For more severe skin problems than cosmetics can correct, learn about dermatological treatments for aging hands that can turn the clock back by many years.
There are many useful cosmetic remedies for aging hands, yet some skin problems are frankly beyond the abilities of any home or over-the-counter remedy. Not to worry; an appointment with a good dermatologist can usually minimize even the worst hand problems.
Correcting Hand Aging and Wrinkling of the Skin on the Hands
Few of todays adults wore sunscreen on their hands when they were young; and this lack of protection really shows up in mid-life. When ordinary hand creams with AHA or retinol just dont do the trick, a dermatologists prescription for Retin-A, Renova, or any other tretinoin cream can work wonders. It will thicken the thin, fragile skin, lessen brown discolorations, and smooth out dryness and wrinkling.
Because tretinoin can cause sun sensitivity and irritation, use must be carefully monitored by a doctor and a sunscreen with SPF 30 should be used everyday (check out the ones from Prescriptives, Clinique, and Paulas Choice). The tretinoin may be mixed with moisturizer to make it less irritating; or the frequency of application may be reduced to two or three times a week.
I often get asked if Azzalure anti wrinkle treatment sessions are effective for hands, but the answer is no, because although this treatment works wonders on facial wrinkles, it works by relaxing the muscles, so is not very effective for the hands.
Dermatologist-marketed cosmetics lines have much higher concentrations of AHA than department or drugstore products, but putting 15 or 20% alpha-hydroxy products on the hands often causes too much irritation.
Bluish or Brown Spots on the Hands
For stubborn brown hand discolorations, a prescription for Tri-Luma is extraordinarily helpful.
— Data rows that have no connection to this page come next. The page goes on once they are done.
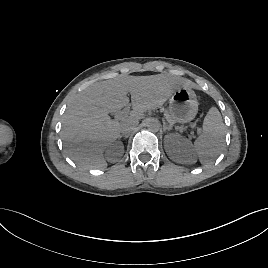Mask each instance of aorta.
<instances>
[{
  "label": "aorta",
  "instance_id": "762f6f07",
  "mask_svg": "<svg viewBox=\"0 0 268 268\" xmlns=\"http://www.w3.org/2000/svg\"><path fill=\"white\" fill-rule=\"evenodd\" d=\"M146 127L151 132H158L160 130V122L155 118H149L146 121Z\"/></svg>",
  "mask_w": 268,
  "mask_h": 268
}]
</instances>
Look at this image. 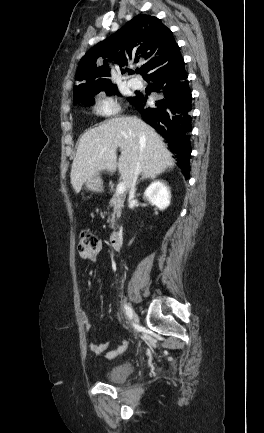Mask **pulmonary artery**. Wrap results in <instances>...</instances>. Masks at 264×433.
<instances>
[{"mask_svg": "<svg viewBox=\"0 0 264 433\" xmlns=\"http://www.w3.org/2000/svg\"><path fill=\"white\" fill-rule=\"evenodd\" d=\"M128 85L133 89H140L142 88V82L137 79H130L128 81Z\"/></svg>", "mask_w": 264, "mask_h": 433, "instance_id": "e3ab8cb5", "label": "pulmonary artery"}]
</instances>
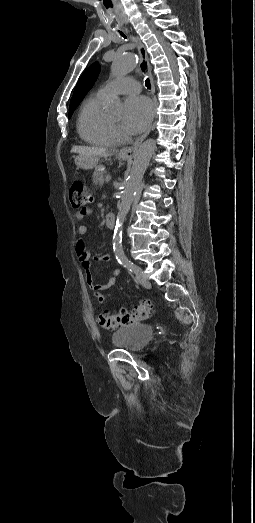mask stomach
I'll use <instances>...</instances> for the list:
<instances>
[{
	"label": "stomach",
	"mask_w": 255,
	"mask_h": 523,
	"mask_svg": "<svg viewBox=\"0 0 255 523\" xmlns=\"http://www.w3.org/2000/svg\"><path fill=\"white\" fill-rule=\"evenodd\" d=\"M119 158H121V160H130L132 156H128L124 150H121ZM75 164L77 168H82V170H92V168H96L97 160L96 158H85V156H77V158H75Z\"/></svg>",
	"instance_id": "1"
}]
</instances>
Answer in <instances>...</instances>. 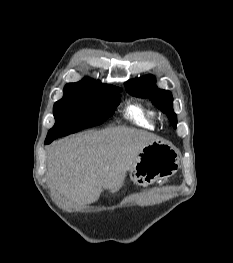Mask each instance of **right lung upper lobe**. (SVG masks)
I'll list each match as a JSON object with an SVG mask.
<instances>
[{
  "mask_svg": "<svg viewBox=\"0 0 233 263\" xmlns=\"http://www.w3.org/2000/svg\"><path fill=\"white\" fill-rule=\"evenodd\" d=\"M120 89L116 86L103 84L90 78H84L76 83H69L64 87V97L69 96H94Z\"/></svg>",
  "mask_w": 233,
  "mask_h": 263,
  "instance_id": "right-lung-upper-lobe-1",
  "label": "right lung upper lobe"
}]
</instances>
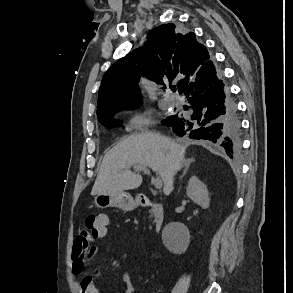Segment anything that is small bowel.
Segmentation results:
<instances>
[{
	"label": "small bowel",
	"mask_w": 293,
	"mask_h": 293,
	"mask_svg": "<svg viewBox=\"0 0 293 293\" xmlns=\"http://www.w3.org/2000/svg\"><path fill=\"white\" fill-rule=\"evenodd\" d=\"M107 234V228L104 232L98 236L81 230L73 245L72 252V271L75 275L81 276V279L77 282L76 286L79 293H99V289L93 281V278L84 275L89 260L98 253V247L92 244L99 238L105 237ZM99 276V274H96ZM123 293H138L133 282L132 276L129 272H125L122 275Z\"/></svg>",
	"instance_id": "small-bowel-1"
}]
</instances>
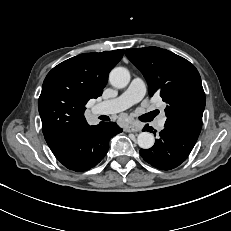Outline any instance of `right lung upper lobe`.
Returning <instances> with one entry per match:
<instances>
[{"label": "right lung upper lobe", "instance_id": "1", "mask_svg": "<svg viewBox=\"0 0 231 231\" xmlns=\"http://www.w3.org/2000/svg\"><path fill=\"white\" fill-rule=\"evenodd\" d=\"M123 52L120 49L80 54L48 73L38 109L45 140L53 153L74 133L89 126L84 117L85 105L102 94L109 72Z\"/></svg>", "mask_w": 231, "mask_h": 231}]
</instances>
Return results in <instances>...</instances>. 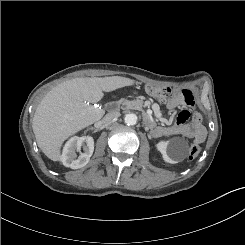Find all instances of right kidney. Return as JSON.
<instances>
[{"instance_id": "ca27d5eb", "label": "right kidney", "mask_w": 245, "mask_h": 245, "mask_svg": "<svg viewBox=\"0 0 245 245\" xmlns=\"http://www.w3.org/2000/svg\"><path fill=\"white\" fill-rule=\"evenodd\" d=\"M81 148L83 152H81ZM94 151V140L91 136L72 137L64 146L61 161L64 166L78 169L85 166ZM77 152L80 155H77Z\"/></svg>"}]
</instances>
However, it is expensive; costing about £100 per one ounce tube. For common brown or tan melasma, laser, chemical peels, and 4% hydroquinone prescription creams also work well.
For blue-black spots, the pigment is much deeper in the dermis; and several treatments will be required to remove or minimize the disfigurement. It is very important to get any brown, blue, black, or red spot checked out by a doctor, especially if its edges are irregular. Some such marks are lentigo maligna, which can develop into particularly aggressive skin cancers.
Tiny Red Veins on the Hands
Injuries, sun damage or simple aging can cause red spider veins, technically known as telangiectasias, to surface on the hands. Cosmetic companies claim vitamin K creams get rid of them, but there are no independent studies proving this. A dermatologist can zap them with an electric needle; a scab will form and the veins turn white and disappear. The procedure feels a lot like a bee-sting, but is well worth the mild discomfort. Sometimes a tiny depressed scar can result.
Laser treatments are available for more serious cases. Side effects or risk factors vary depending on the type of laser used, but can include pigment loss, itching/swelling, and bruising. Painkillers may be used to minimize discomfort. People with black, brown, or olive skin should consider the risks carefully, as more scarring and keloid formation has been observed in those with darker skin who undergo laser surgery.
If numerous clusters of spider veins appear all over the body, a test for Rendu-Oscar-Weber Syndrome, also called Hereditary Hemorrhagic Telangiectasia, may be indicated. This condition can lead to internal hemorrhaging and stroke, so multiple broken blood vessels should definitely be checked out by a doctor as soon as possible.
Ropy Blue Veins on the Hands
As a person ages, she loses fat cells in the hands. Therefore, the veins and bones in these appendages can become more prominent. Thin people are especially prone to such problems.
The only solution is expensive and a bit painful: Fillers injected directly into the hands. Restylane, Radiesse and Sculptra are the three most commonly utilized substances. The procedure must be repeated about every six months.
The option called Endovenous Laser may also be used to insert laser fiber into veins by a plastic surgeon and then destroy the vein with heat from the laser. This procedure is supposed to provide pleasing and permanent results, and costs approximately £1500 for both hands.
Miniphlebectomy or vein removal combined with the endogenous laser technique yields the best results. Schlerotherapy involves injecting the veins with saline solution or certain types of anesthetic, which literally shrivels them up. However, some vein specialists do not feel these procedures should be performed only for cosmetic reasons; and recommend fillers instead.
If over-the-counter remedies do not provide satisfying results, the dermatologist can correct many of the problems of aging hands. If the procedures listed above are too expensive or painful for a consumer to consider, using light-colored nail polish and keeping the nails short and well-groomed will draw unwanted attention away from aging hands.